---
title: 'Auto-annotation API'
linkTitle: 'Auto-annotation API'
weight: 6
---

## Overview

This layer provides functionality
that allows you to automate the process of annotating a CVAT dataset
by delegating this process (or parts of it) to a program running on a machine under your control.

To make use of this delegation, you must implement an "auto-annotation function",
or "AA function" for short.
This is a Python object that implements one of the protocols defined by this layer.
The particular protocol implemented defines
which part of the annotation process the AA function will be able to automate.

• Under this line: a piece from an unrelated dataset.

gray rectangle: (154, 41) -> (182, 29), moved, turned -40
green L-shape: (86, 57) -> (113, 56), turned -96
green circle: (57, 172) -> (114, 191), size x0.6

An AA function may be used in one of the following modes:

- Immediate mode.
  This involves annotating a specific CVAT task by passing the AA function to a driver,
  along with the identifier of the task and optional additional parameters.
  This may be done either:

  - programmatically (consult the "Auto-annotation driver" section (TODO)); or

  - via the CVAT CLI (consult the description of the `task auto-annotate` command
    in {{< ilink "/docs/api_sdk/cli" "the CLI documentation" >}}).

- Agent mode.
  This involves registering the AA function with the CVAT server
  (creating a resource on the server known as a "native function")
  and then running one or more agent processes.

  This makes the AA function usable from the CVAT UI.
  CVAT users can choose to use the native function as the model when using CVAT's AI tools.
  When they do, the agents detect this, and process their requests by calling appropriate
  methods on the corresponding AA function.

  Depending on how you create the native function, it'll be accessible to only you,
  or your organization.

  For more details, consult the descriptions of the `function create-native`
  and `function run-agent` commands in {{< ilink "/docs/api_sdk/cli" "the CLI documentation" >}}.

This SDK layer can be divided into several parts:

- The interface, containing the protocols that an AA function must implement,
  as well as helpers for use by such functions.
  Consult "..."

- The driver, containing functionality to annotate a CVAT dataset using an AA function.
  Consult "..."

- Predefined AA functions based on torchvision.
  Consult "..."

## Example

An AA function may be implemented in any way that is appropriate for your use case.
However, a typical AA function will be based on a machine learning model
and consist of the following basic elements:

- Code to load the ML model.

- A specification defining which protocol the AA function implements,
  as well as static properties of the AA function
  (such as a description of the annotations that the AA function can produce).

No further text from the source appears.